ポーションを飲ませながら、俺はドロシーの顔をじっと見つめていた。整った目鼻立ちに紅いくちびる……。幼い頃から知っているはずなのに、今まで気づかなかった彼女の美しさに、俺は息を呑む。もはや少女ではない。いつの間にか、ドロシーは魅力的な大人の女性へと成長していたのだ。
俺の手に伝わる彼女の体温が、心の奥底に温かな感情を呼び起こす。前世を入れたらもうアラサーの自分は、ドロシーをどこか幼い子供と思ってきた。しかし、今や彼女への愛おしさが、新たな形で俺の胸を満たしていく――――。

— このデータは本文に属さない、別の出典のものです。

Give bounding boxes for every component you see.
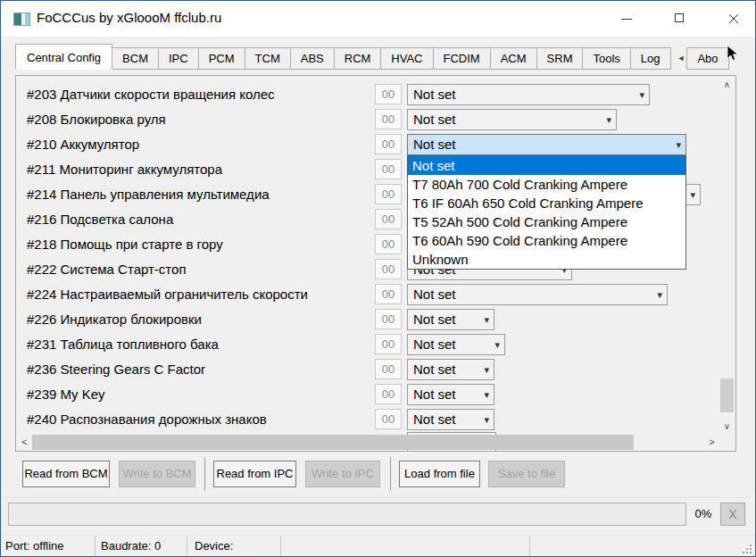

俺はそっとサラサラとした銀髪をなで、静かにうなずいた。
◇
上級ポーションを二瓶与え、HPも十分に回復したはずなのに、ドロシーはまだ目覚めない。俺はベッドの脇に椅子を引き寄せ、そっと彼女の手を握る。長いまつげが作る影が、彼女の頬に揺れていた。

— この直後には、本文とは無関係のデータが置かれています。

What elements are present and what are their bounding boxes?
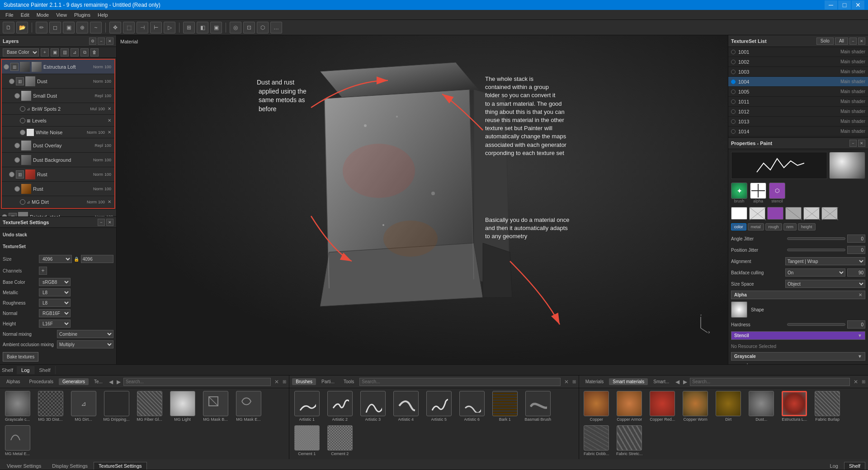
shelf-mat-close-btn[interactable]: ✕ [854,379,858,385]
shelf-mat-next-btn[interactable]: ▶ [683,379,687,385]
channel-format-normal[interactable]: RGB16F [39,309,71,317]
layer-vis-mg-dirt[interactable] [20,199,25,205]
layer-item-dust[interactable]: ▥ Dust Norm 100 [2,74,114,89]
shelf-tab-shelf[interactable]: Shelf [34,366,55,374]
shelf-mat-fabric-stretch[interactable]: Fabric Stretc... [615,425,644,456]
add-filter-btn[interactable]: ⊿ [71,48,79,56]
prop-angle-jitter-slider[interactable] [787,237,845,240]
ts-item-1014[interactable]: 1014 Main shader [728,127,868,136]
menu-edit[interactable]: Edit [17,11,33,19]
color-swatch-cross[interactable] [749,207,765,220]
layers-settings-btn[interactable]: ⚙ [89,38,96,45]
menu-mode[interactable]: Mode [33,11,53,19]
color-swatch-cross3[interactable] [821,207,838,220]
shelf-materials-search[interactable] [690,378,850,386]
tool-transform[interactable]: ✥ [109,22,121,33]
prop-alignment-select[interactable]: Tangent | Wrap [785,257,865,265]
layer-del-white-noise[interactable]: ✕ [106,129,113,136]
menu-file[interactable]: File [2,11,17,19]
prop-position-jitter-input[interactable] [847,246,865,254]
normal-mixing-select[interactable]: Combine [57,330,113,338]
alpha-section-header[interactable]: Alpha ✕ [731,291,865,299]
shelf-gen-grayscale-c[interactable]: Grayscale c... [3,391,32,422]
color-swatch-cross2[interactable] [803,207,820,220]
layer-item-painted-steel[interactable]: ▥ Painted_steel Norm 100 [0,210,116,216]
shelf-gen-mglight[interactable]: MG Light [168,391,197,422]
prop-backface-culling-input[interactable] [847,268,865,277]
ts-item-1013[interactable]: 1013 Main shader [728,117,868,127]
shelf-brush-basmati[interactable]: Basmati Brush [523,391,552,422]
prop-position-jitter-slider[interactable] [787,249,845,251]
tool-extra[interactable]: … [270,22,282,33]
channel-format-base-color[interactable]: sRGB8 [39,278,71,286]
shelf-brush-artistic4[interactable]: Artistic 4 [391,391,420,422]
grayscale-section-header[interactable]: Grayscale ▼ [731,352,865,361]
viewport-3d[interactable]: Material [117,35,728,364]
color-swatch-white[interactable] [731,207,747,220]
layers-close-btn[interactable]: ✕ [106,38,113,45]
shelf-tab-materials[interactable]: Materials [582,378,608,385]
ts-item-1003[interactable]: 1003 Main shader [728,67,868,77]
ts-item-1012[interactable]: 1012 Main shader [728,107,868,117]
bp-tab-textureset[interactable]: TextureSet Settings [94,462,146,470]
shelf-mat-dust[interactable]: Dust... [747,391,776,422]
bp-tab-log[interactable]: Log [825,462,843,470]
tool-render1[interactable]: ◎ [230,22,241,33]
tool-clone[interactable]: ⊕ [76,22,88,33]
layer-vis-small-dust[interactable] [14,93,20,99]
shelf-tab-log[interactable]: Log [17,366,34,374]
ts-collapse-btn[interactable]: − [98,219,105,226]
shelf-gen-mgmaske[interactable]: MG Mask E... [234,391,263,422]
menu-view[interactable]: View [52,11,71,19]
add-layer-btn[interactable]: + [41,48,49,56]
tool-render2[interactable]: ⊡ [243,22,255,33]
prop-hardness-input[interactable] [847,320,865,329]
layer-vis-rust-fill[interactable] [14,186,20,192]
shelf-mat-copper-worn[interactable]: Copper Worn [681,391,710,422]
prop-hardness-slider[interactable] [787,323,845,326]
layer-del-levels[interactable]: ✕ [106,118,113,124]
ts-item-1001[interactable]: 1001 Main shader [728,47,868,57]
shelf-gen-mgmetale[interactable]: MG Metal E... [3,425,32,456]
shelf-brushes-close-btn[interactable]: ✕ [564,379,569,385]
color-swatch-metal[interactable] [785,207,802,220]
layer-delete-btn[interactable]: 🗑 [90,48,99,56]
shelf-mat-fabric-burlap[interactable]: Fabric Burlap [813,391,842,422]
layer-item-estructura-loft[interactable]: ▥ Estructura Loft Norm 100 [2,60,114,74]
layer-vis-dust-overlay[interactable] [14,143,20,148]
layers-collapse-btn[interactable]: − [98,38,105,45]
channel-format-metallic[interactable]: L8 [39,288,71,296]
tool-grid[interactable]: ⊞ [183,22,195,33]
ts-item-1004[interactable]: 1004 Main shader [728,77,868,87]
shelf-gen-mgfiber[interactable]: MG Fiber Gl... [135,391,164,422]
close-button[interactable]: ✕ [852,0,864,9]
shelf-mat-copper-red[interactable]: Copper Red... [648,391,677,422]
layer-del-bnw[interactable]: ✕ [106,106,113,112]
tool-viewport2[interactable]: ▣ [210,22,222,33]
shelf-mat-dirt[interactable]: Dirt [714,391,743,422]
ts-item-1011[interactable]: 1011 Main shader [728,97,868,107]
layer-vis-painted-steel[interactable] [2,214,7,217]
shelf-mat-estructura[interactable]: Estructura L... [780,391,809,422]
layer-vis-dust-bg[interactable] [14,157,20,163]
bp-tab-shelf[interactable]: Shelf [844,462,865,470]
prop-size-space-select[interactable]: Object [785,280,865,288]
ch-tab-height[interactable]: height [798,223,816,230]
shelf-generators-search[interactable] [123,378,271,386]
layer-vis-bnw[interactable] [20,106,25,112]
ts-list-close[interactable]: ✕ [858,38,865,45]
tool-option1[interactable]: ▷ [164,22,175,33]
layer-item-small-dust[interactable]: Small Dust Repl 100 [2,89,114,103]
add-channel-btn[interactable]: + [39,267,47,275]
shelf-brush-bark1[interactable]: Bark 1 [490,391,519,422]
layer-vis-levels[interactable] [20,118,25,123]
shelf-gen-mgdirt[interactable]: ⊿ MG Dirt... [69,391,98,422]
shelf-mat-copper-armor[interactable]: Copper Armor [615,391,644,422]
ts-all-btn[interactable]: All [835,38,848,45]
layer-item-dust-overlay[interactable]: Dust Overlay Repl 100 [2,138,114,153]
shelf-tab-smart-materials[interactable]: Smart materials [609,378,648,385]
shelf-tab-brushes[interactable]: Brushes [292,378,316,385]
props-close-btn[interactable]: ✕ [858,140,865,147]
tool-open[interactable]: 📂 [16,22,28,33]
tool-viewport1[interactable]: ◧ [197,22,208,33]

安らかに眠る彼女を見つめながら、俺の中で勇者への怒りと不安が渦巻く。勇者との決着をつけなければならないが、相手は特権階級。正面からやれば、国家反逆罪で死罪は免れない。俺だけなら何とかなっても、ドロシーまで巻き込むことになったらとても耐えられない。
「はぁ~……」
深いため息が漏れる。勇者に立ち向かうということは、この国の統治システムそのものと対峙することを意味する。しかし、ドロシーをこれ以上危険な目に遭わせるわけにはいかない。
俺は顔を両手で覆い、必死に策を練る。静かな部屋に、ドロシーの寝息だけが響いていた。
しかし、いくら考えても名案など浮かばない。やるとしたら勇者を人知れず拉致するくらいだった。
それにはアバドンの快復を待たねばならないだろう。
「今すぐには動けないか……うーむ」
俺はため息をついてうなだれた。